Taking the next step in any fertility journey can be intimidating. We want to make sure you are equipped with all the details you need. We asked our doctors which pre-fertility cycle questions they get asked most. Check out all the answers below.
How long will my egg freezing cycle last?
One cycle of egg freezing takes roughly 14 days from the first injection to the day of the egg retrieval. During those 14 days, you can go to work and continue your normal activities. The only day you need to take off from work or your normal routine is the day of the egg retrieval because the egg retrieval is done under anesthesia. You’ll need to rest following your procedure, and should feel back to normal the following day.
If you are planning to do more than one cycle, we recommend waiting at least 1 month between, but you can wait as long as you want. The decision to do more than one cycle will be based on your age, the number of children you hope to have and the number of eggs that are retrieved from your first cycle.
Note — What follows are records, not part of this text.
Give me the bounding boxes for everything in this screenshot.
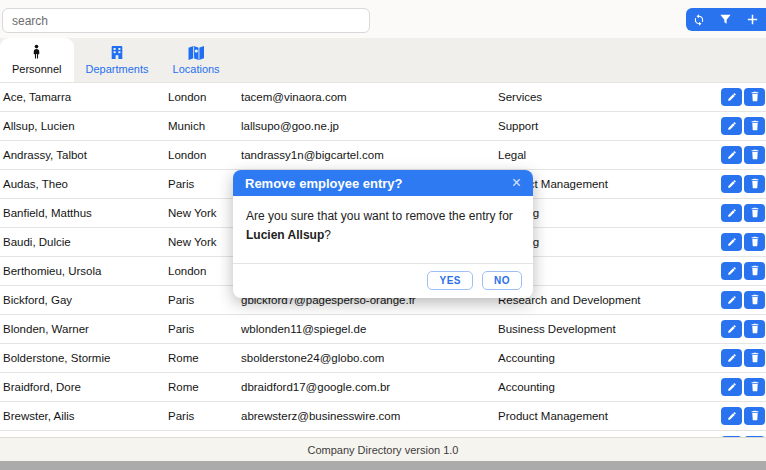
- employee-department: Business Development: [498, 323, 720, 335]
- tab-bar: Personnel Departments Locations: [0, 38, 766, 83]
- employee-name: Baudi, Dulcie: [0, 236, 168, 248]
- employee-city: London: [168, 149, 241, 161]
- tab-personnel-label: Personnel: [12, 63, 62, 75]
- row-actions: [720, 291, 766, 309]
- employee-city: New York: [168, 236, 241, 248]
- toolbar-button-group: [686, 8, 766, 31]
- row-actions: [720, 233, 766, 251]
- delete-button[interactable]: [744, 204, 765, 222]
- delete-button[interactable]: [744, 407, 765, 425]
- delete-button[interactable]: [744, 320, 765, 338]
- refresh-icon: [692, 13, 706, 27]
- close-icon[interactable]: ×: [512, 175, 521, 191]
- dialog-target-name: Lucien Allsup: [246, 228, 324, 242]
- employee-city: Paris: [168, 294, 241, 306]
- tab-departments-label: Departments: [86, 63, 149, 75]
- edit-button[interactable]: [721, 146, 742, 164]
- dialog-footer: YES NO: [233, 263, 533, 298]
- pencil-icon: [727, 90, 737, 105]
- delete-button[interactable]: [744, 262, 765, 280]
- row-actions: [720, 262, 766, 280]
- row-actions: [720, 320, 766, 338]
- edit-button[interactable]: [721, 320, 742, 338]
- trash-icon: [750, 235, 760, 250]
- add-button[interactable]: [741, 8, 765, 31]
- table-row: Bolderstone, Stormie Rome sbolderstone24…: [0, 344, 766, 373]
- trash-icon: [750, 293, 760, 308]
- pencil-icon: [727, 235, 737, 250]
- pencil-icon: [727, 264, 737, 279]
- delete-button[interactable]: [744, 175, 765, 193]
- employee-city: Paris: [168, 178, 241, 190]
- pencil-icon: [727, 380, 737, 395]
- delete-button[interactable]: [744, 88, 765, 106]
- delete-button[interactable]: [744, 146, 765, 164]
- employee-city: Rome: [168, 352, 241, 364]
- row-actions: [720, 204, 766, 222]
- person-icon: [31, 44, 42, 60]
- search-input[interactable]: [2, 8, 370, 33]
- edit-button[interactable]: [721, 88, 742, 106]
- employee-department: Research and Development: [498, 294, 720, 306]
- pencil-icon: [727, 351, 737, 366]
- edit-button[interactable]: [721, 204, 742, 222]
- employee-city: London: [168, 265, 241, 277]
- window-bottom-bar: [0, 461, 766, 470]
- employee-city: New York: [168, 207, 241, 219]
- table-row: Andrassy, Talbot London tandrassy1n@bigc…: [0, 141, 766, 170]
- table-row: Blonden, Warner Paris wblonden11@spiegel…: [0, 315, 766, 344]
- edit-button[interactable]: [721, 291, 742, 309]
- table-row: Ace, Tamarra London tacem@vinaora.com Se…: [0, 83, 766, 112]
- employee-department: Accounting: [498, 381, 720, 393]
- employee-email: wblonden11@spiegel.de: [241, 323, 498, 335]
- tab-personnel[interactable]: Personnel: [0, 38, 74, 82]
- no-button[interactable]: NO: [482, 271, 522, 290]
- pencil-icon: [727, 409, 737, 424]
- employee-name: Audas, Theo: [0, 178, 168, 190]
- employee-name: Ace, Tamarra: [0, 91, 168, 103]
- tab-departments[interactable]: Departments: [74, 38, 161, 82]
- row-actions: [720, 146, 766, 164]
- dialog-message: Are you sure that you want to remove the…: [233, 196, 533, 263]
- delete-button[interactable]: [744, 378, 765, 396]
- app-footer: Company Directory version 1.0: [0, 437, 766, 461]
- filter-button[interactable]: [714, 8, 738, 31]
- edit-button[interactable]: [721, 117, 742, 135]
- pencil-icon: [727, 322, 737, 337]
- refresh-button[interactable]: [687, 8, 711, 31]
- employee-email: abrewsterz@businesswire.com: [241, 410, 498, 422]
- trash-icon: [750, 177, 760, 192]
- delete-button[interactable]: [744, 291, 765, 309]
- table-row: Allsup, Lucien Munich lallsupo@goo.ne.jp…: [0, 112, 766, 141]
- dialog-message-suffix: ?: [324, 228, 331, 242]
- tab-locations-label: Locations: [173, 63, 220, 75]
- edit-button[interactable]: [721, 233, 742, 251]
- edit-button[interactable]: [721, 378, 742, 396]
- employee-email: lallsupo@goo.ne.jp: [241, 120, 498, 132]
- pencil-icon: [727, 177, 737, 192]
- tab-locations[interactable]: Locations: [161, 38, 232, 82]
- trash-icon: [750, 409, 760, 424]
- delete-button[interactable]: [744, 117, 765, 135]
- pencil-icon: [727, 148, 737, 163]
- employee-email: sbolderstone24@globo.com: [241, 352, 498, 364]
- yes-button[interactable]: YES: [427, 271, 473, 290]
- row-actions: [720, 88, 766, 106]
- delete-button[interactable]: [744, 233, 765, 251]
- employee-name: Blonden, Warner: [0, 323, 168, 335]
- edit-button[interactable]: [721, 407, 742, 425]
- employee-email: tacem@vinaora.com: [241, 91, 498, 103]
- edit-button[interactable]: [721, 262, 742, 280]
- pencil-icon: [727, 206, 737, 221]
- edit-button[interactable]: [721, 349, 742, 367]
- employee-name: Andrassy, Talbot: [0, 149, 168, 161]
- employee-name: Braidford, Dore: [0, 381, 168, 393]
- trash-icon: [750, 90, 760, 105]
- top-bar: [0, 0, 766, 38]
- row-actions: [720, 349, 766, 367]
- dialog-message-prefix: Are you sure that you want to remove the…: [246, 209, 513, 223]
- edit-button[interactable]: [721, 175, 742, 193]
- delete-button[interactable]: [744, 349, 765, 367]
- footer-text: Company Directory version 1.0: [307, 444, 458, 456]
- trash-icon: [750, 264, 760, 279]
How often will I have to come to the clinic?
Once your cycle starts, you will come in for several quick monitoring visits 5-7 times over 10-12 days prior to your egg retrieval. The egg retrieval procedure at the end of your cycle lasts about 2-3 hours in the morning, but we do ask you to take the rest of the day off. About 5 days after the retrieval, you will return for your transfer procedure. No anesthesia is used for the transfer, so you can plan your day as you wish around it.
Will the procedures be painful? Are there any side effects?
Certain parts of the process can be uncomfortable depending on how sensitive you are. The stimulation phase, during which you are injecting yourself with hormones, is generally more difficult due to convenience (frequent visits, daily injections) than it is painful. The needles for daily injections are very thin and you inject them into the fatty tissue around your belly. (Don’t worry—we go over exactly how to administer these injections in great detail. You’re never alone during this process!) Sometimes, the hormone medication may cause you to feel bloated and crampy due to your body responding to medication and growing more follicles this month. The vaginal ultrasound exams are not painful, but they can be a bit uncomfortable due to the nature of the procedure.
During the 10-15 minute procedure to retrieve the eggs, you’ll be under anesthesia and won’t feel a thing. You may experience some discomfort when you wake up, like a little soreness in the vaginal area and/or some abdominal cramping, similar to how you might feel when you’re getting your period.
Can I still be on birth control when going through an egg freezing cycle?
Yes, you generally do not need to stop your birth control to do an egg freezing cycle. You can keep your IUD if you have one.
What happens to my eggs or embryos if I don’t use any/all of them?
If you decide you no longer have use for your eggs or embryos, you can donate them to help others conceive, donate them to science, or have them destroyed.
How long can my eggs/embryos be stored?
You can store your eggs or embryos indefinitely. Once frozen, they’ll remain that way until you use them, donate them, or decide to discard them. There is no evidence that the health or viability of frozen eggs or embryos decreases over time.
Will this cycle affect my ability to conceive later on?
No, this will not affect your natural ability to conceive later on. We will only retrieve eggs that grow this month which would otherwise be lost, if not retrieved.